DATASET EXTRACT START

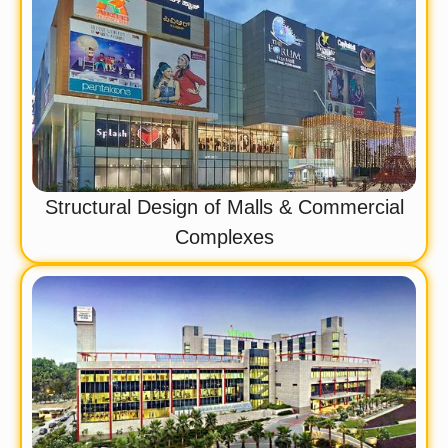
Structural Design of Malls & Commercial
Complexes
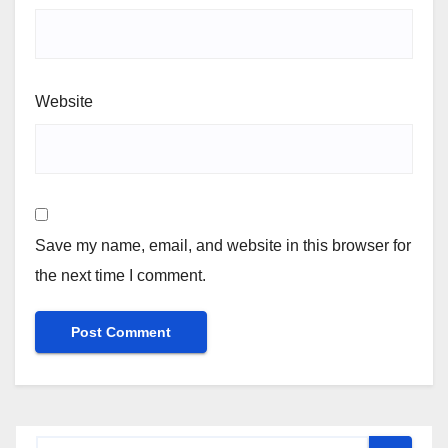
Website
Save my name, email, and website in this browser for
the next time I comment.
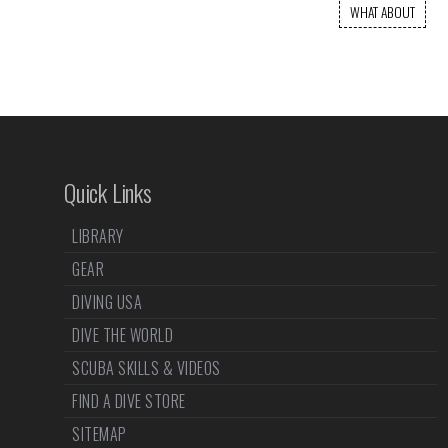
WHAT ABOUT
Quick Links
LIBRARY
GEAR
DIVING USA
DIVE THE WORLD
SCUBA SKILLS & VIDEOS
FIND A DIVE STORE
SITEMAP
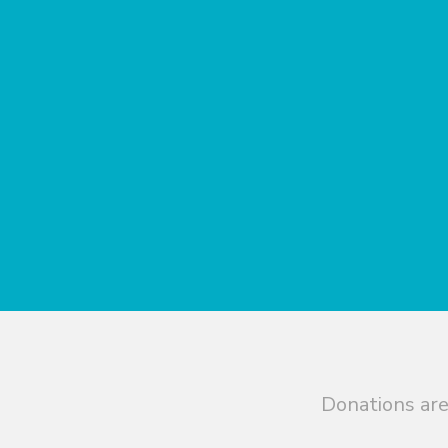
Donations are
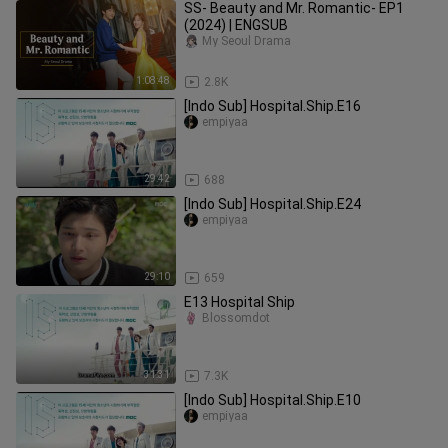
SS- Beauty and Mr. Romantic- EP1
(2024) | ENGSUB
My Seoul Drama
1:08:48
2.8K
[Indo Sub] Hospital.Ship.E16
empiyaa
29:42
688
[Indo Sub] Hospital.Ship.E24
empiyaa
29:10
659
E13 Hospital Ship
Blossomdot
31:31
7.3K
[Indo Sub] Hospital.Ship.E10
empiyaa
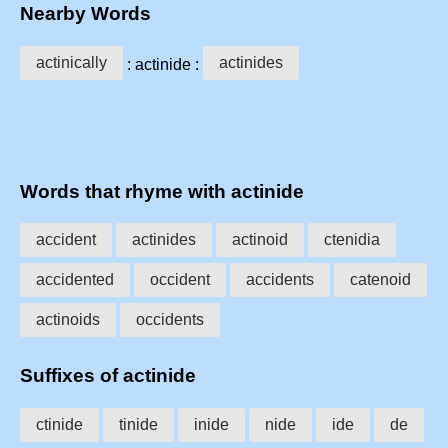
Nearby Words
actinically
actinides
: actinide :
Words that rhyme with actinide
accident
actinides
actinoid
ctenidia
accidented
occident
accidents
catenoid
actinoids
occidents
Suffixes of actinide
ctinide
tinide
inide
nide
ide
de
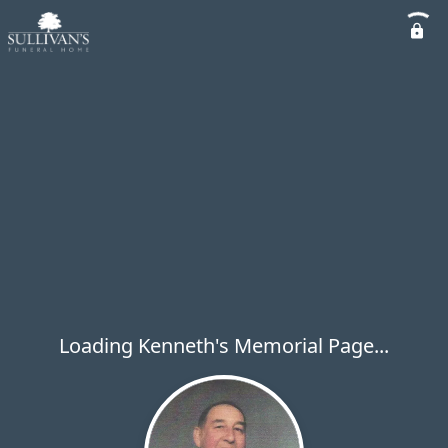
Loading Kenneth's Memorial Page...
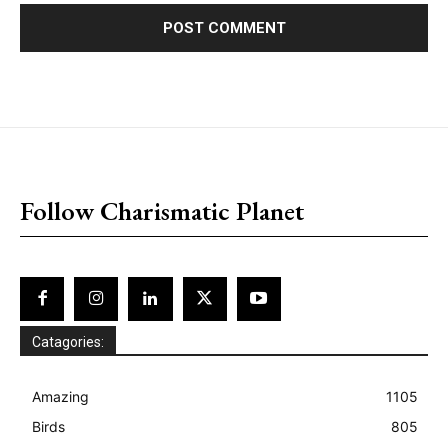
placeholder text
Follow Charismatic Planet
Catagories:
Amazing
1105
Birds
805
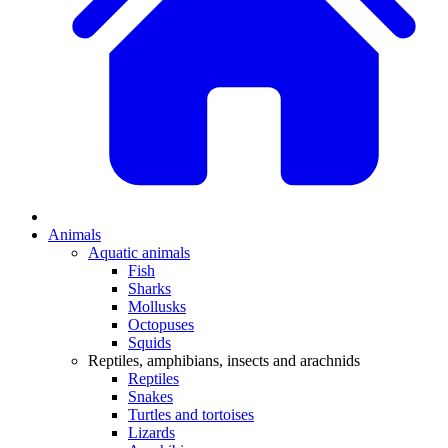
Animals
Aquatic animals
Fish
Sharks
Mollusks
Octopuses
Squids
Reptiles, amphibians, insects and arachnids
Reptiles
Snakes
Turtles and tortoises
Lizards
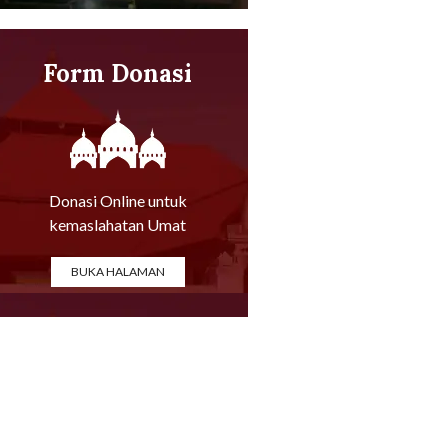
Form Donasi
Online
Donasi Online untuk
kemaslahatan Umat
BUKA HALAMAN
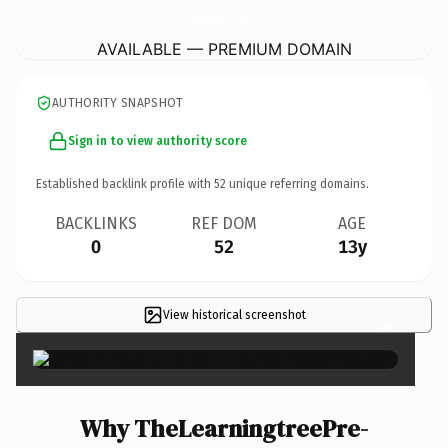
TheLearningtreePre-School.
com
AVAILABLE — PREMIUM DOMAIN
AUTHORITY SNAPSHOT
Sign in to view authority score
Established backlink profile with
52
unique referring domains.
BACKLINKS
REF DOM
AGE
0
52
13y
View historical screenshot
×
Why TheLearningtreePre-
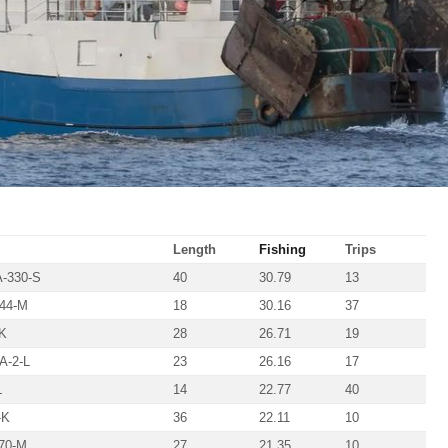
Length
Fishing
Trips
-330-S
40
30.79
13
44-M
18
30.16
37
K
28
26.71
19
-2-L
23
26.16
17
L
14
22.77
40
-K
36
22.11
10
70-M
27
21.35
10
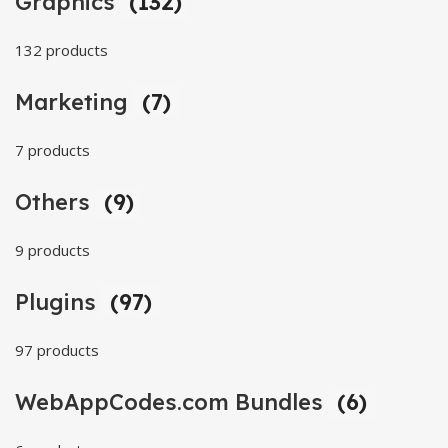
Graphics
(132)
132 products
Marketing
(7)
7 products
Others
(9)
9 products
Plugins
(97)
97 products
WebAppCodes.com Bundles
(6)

DATASET EXTRACT END

* **TASK REQUIREMENTS**: Without the pictures, repeat the listing exactly as it reads.

* **SOLUTION FOR THIS EXERCISE**:
Structural Design of Malls & Commercial
Complexes
Website
Save my name, email, and website in this browser for
the next time I comment.
WHAT ABOUT
Quick Links
LIBRARY
GEAR
DIVING USA
DIVE THE WORLD
SCUBA SKILLS & VIDEOS
FIND A DIVE STORE
SITEMAP
Donations are
SS- Beauty and Mr. Romantic- EP1
(2024) | ENGSUB
My Seoul Drama
1:08:48
2.8K
[Indo Sub] Hospital.Ship.E16
empiyaa
29:42
688
[Indo Sub] Hospital.Ship.E24
empiyaa
29:10
659
E13 Hospital Ship
Blossomdot
31:31
7.3K
[Indo Sub] Hospital.Ship.E10
empiyaa
Nearby Words
actinically
actinides
: actinide :
Words that rhyme with actinide
accident
actinides
actinoid
ctenidia
accidented
occident
accidents
catenoid
actinoids
occidents
Suffixes of actinide
ctinide
tinide
inide
nide
ide
de
Loading Kenneth's Memorial Page...
placeholder text
Follow Charismatic Planet
Catagories:
Amazing
1105
Birds
805
Animals
Aquatic animals
Fish
Sharks
Mollusks
Octopuses
Squids
Reptiles, amphibians, insects and arachnids
Reptiles
Snakes
Turtles and tortoises
Lizards
Form Donasi
Online
Donasi Online untuk
kemaslahatan Umat
BUKA HALAMAN
TheLearningtreePre-School.
com
AVAILABLE — PREMIUM DOMAIN
AUTHORITY SNAPSHOT
Sign in to view authority score
Established backlink profile with
52
unique referring domains.
BACKLINKS
REF DOM
AGE
0
52
13y
View historical screenshot
×
Why TheLearningtreePre-
Length
Fishing
Trips
-330-S
40
30.79
13
44-M
18
30.16
37
K
28
26.71
19
-2-L
23
26.16
17
L
14
22.77
40
-K
36
22.11
10
70-M
27
21.35
10
Graphics
(132)
132 products
Marketing
(7)
7 products
Others
(9)
9 products
Plugins
(97)
97 products
WebAppCodes.com Bundles
(6)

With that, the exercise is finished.